De este modo, en espacios rurales con imponente empaque político derechista, los aliados de Franco llevaron la iniciativa, contrayendo el poder e instituyendo en toda regla la ley marcial. En cambio, en otras zonas, mayormente en localidades con tradiciones políticas izquierdistas, las insurrecciones se atinaron con una fuerte obstrucción y se atemperaron frecuentemente. Toda vez, que algunos oficiales se mantuvieron fieles a la República y rechazaron sin complejos unirse al levantamiento.

Lo cierto es que durante las primeras jornadas del alzamiento, la República y los nacionalistas solicitaron apoyo militar extranjero. Así, en principio, Francia se comprometió a ayudar, pero pronto invalidó su oferta para perseguir una política de no intervención en la Guerra Civil Española (17-VII-1936/1-IV-1939). En paralelo, Gran Bretaña, rehusó el reclamado de cooperación. Amén, que desafiando un potencial fiasco, Franco no titubeó en conjurar la mediación de la Alemania nazi y la Italia fascista. Y gracias a este refuerzo exterior, la Historia de España teñida de sangre impondría su sentencia: trasladó por aire a las tropas de Marruecos a tierra firme para encadenar su consecuente ofensiva a Madrid.
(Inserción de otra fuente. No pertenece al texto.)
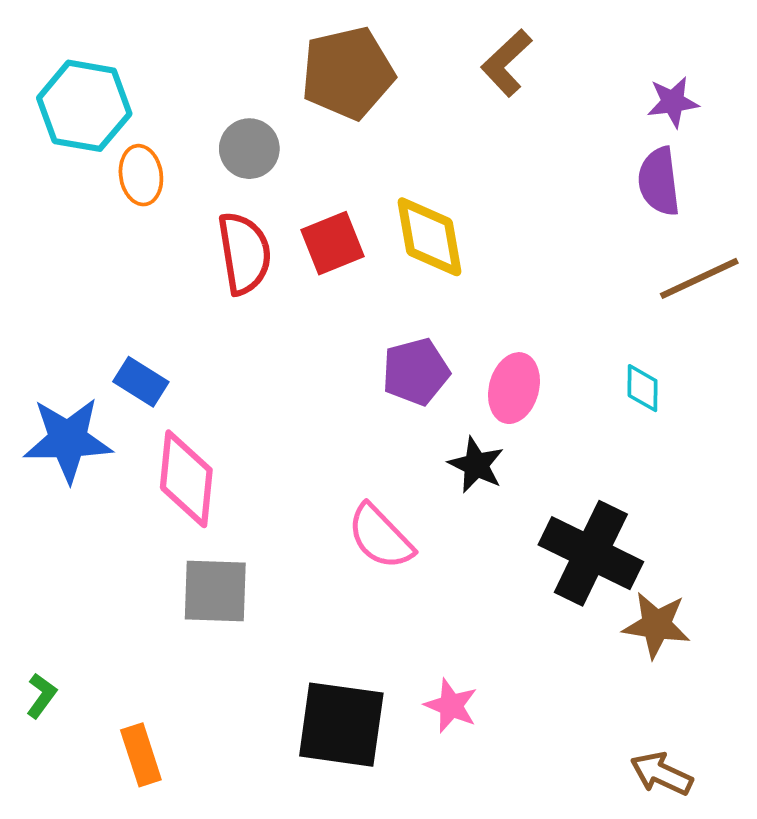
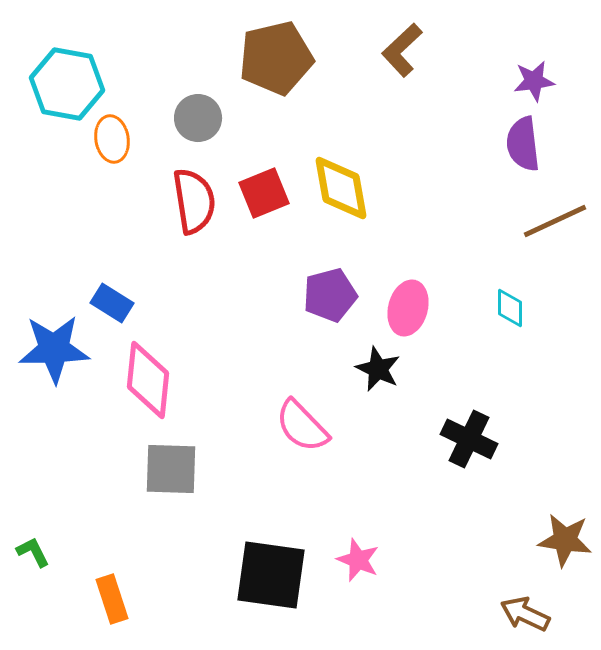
black cross: (591, 553) -> (469, 439), size x0.7
brown star: (656, 625) -> (565, 540), moved
green L-shape: (41, 696) -> (33, 552), turned -63

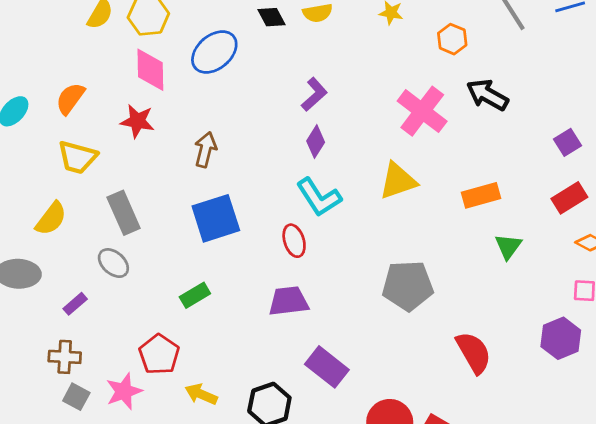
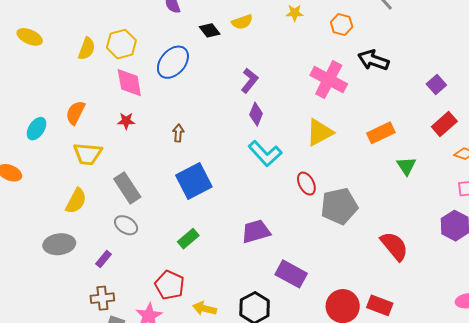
red star: (137, 121) -> (126, 121), size x0.7
brown arrow: (205, 150) -> (178, 133), size x0.7
red ellipse: (294, 241) -> (306, 184), moved

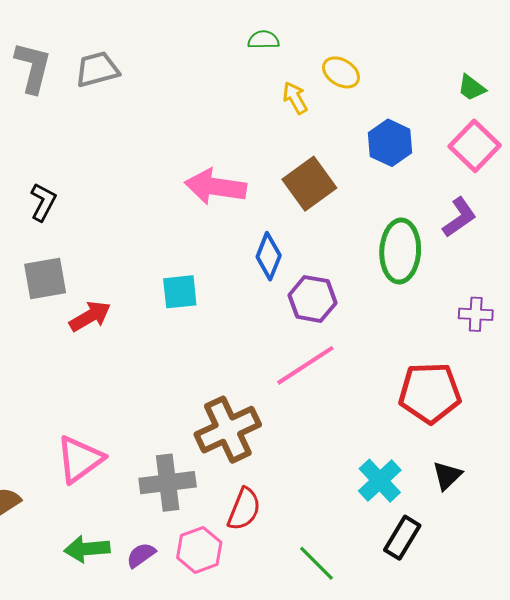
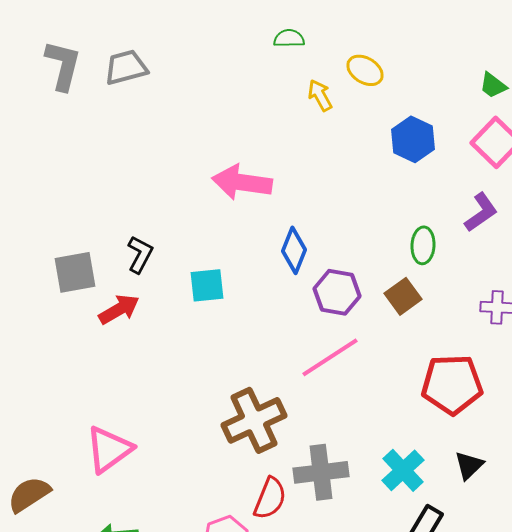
brown square: (309, 184) -> (403, 296), moved, size x0.7
black L-shape: (43, 202) -> (140, 254), moved
green ellipse: (400, 251) -> (423, 245), size x0.6
gray cross: (168, 483) -> (321, 472), moved

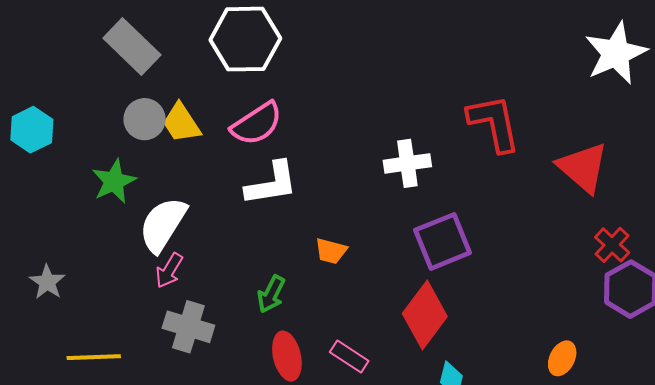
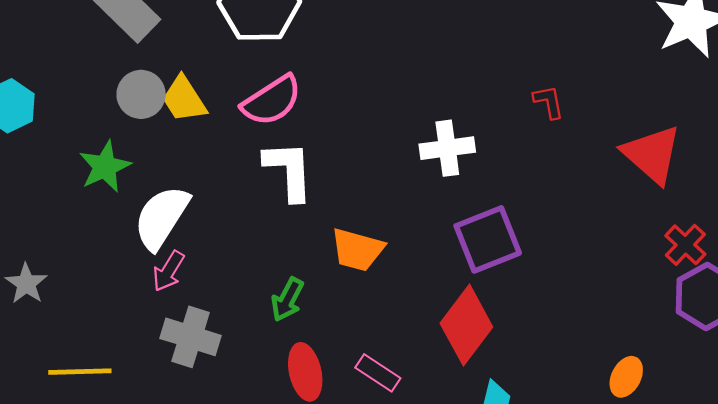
red L-shape: (494, 123) -> (549, 102), size x0.5
white L-shape: (272, 184) -> (289, 171), turned -84
orange trapezoid: (331, 251) -> (357, 250), size x1.4

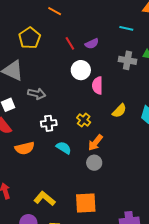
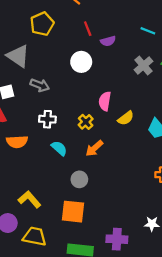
red line: (70, 43) -> (88, 29), moved
gray cross: (127, 60) -> (143, 65), turned 30
white circle: (81, 70) -> (81, 62), moved
pink semicircle: (97, 85) -> (105, 101), moved
gray circle: (94, 163) -> (79, 179), moved

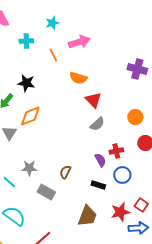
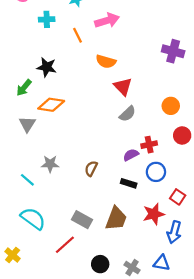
orange diamond: (30, 116) -> (51, 105), turned 30
purple semicircle: (100, 160) -> (131, 155), turned -88
gray rectangle: (46, 192) -> (82, 220), moved
red square: (141, 205) -> (178, 197), moved
blue arrow: (138, 228) -> (174, 232), turned 108

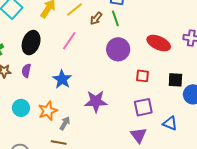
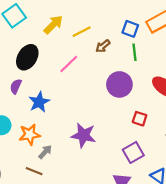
green line: (115, 18) -> (134, 52), moved
blue star: (62, 79) -> (39, 102), moved
purple square: (143, 107) -> (133, 152), turned -30

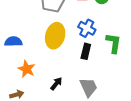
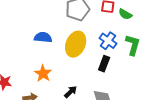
blue semicircle: (13, 42) -> (43, 37), moved
green L-shape: (114, 43) -> (133, 45), moved

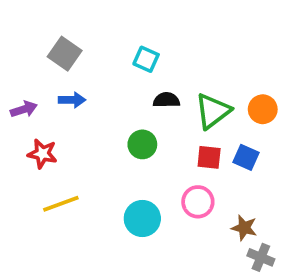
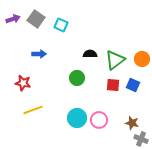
gray square: (65, 54) -> (36, 19), moved
cyan square: (146, 59) -> (61, 25), moved
purple arrow: (24, 109) -> (13, 19), moved
pink circle: (198, 202) -> (99, 120), moved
El caso es que en el transcurso de los tres largos años que persistió el conflicto fratricida, Adolf Hitler (1889-1945) y Benito Mussolini (1883-1945) aportaron su granito de arena al Ejército Nacionalista, pero no ha de soslayarse de este escenario por instantes cruento y encarnizado, la contribución inconfundible de tropas nativas procedentes del Protectorado que por entonces España desempeñaba sobre una parte de Marruecos, con la conformidad implícita de las autoridades marroquíes y el férreo protagonismo en la hechura de dichos efectivos indígenas.

Con estas connotaciones preliminares, dada la recíproca empatía habida entre los insurgentes y el incipiente nacionalismo del Norte de África, era evidente que desde el primer momento los representantes marroquíes apostaron por ofrecer su respaldo a los agitadores. Y es que, a pesar de que el aval a los militares levantiscos no fuese unánime y se terciaran algunas capturas de componentes desafectos, las autoridades autóctonas congeniaron con los insubordinados de los que podían extraer mejor tajada, pues hay que recordar que no estaban en buena sintonía con los franceses, porque a la postre eran los causantes del cerco en cuanto a las perspectivas nacionalistas. Con lo cual, la República Española iba a convertirse en un suplemento añadido de esta estrategia.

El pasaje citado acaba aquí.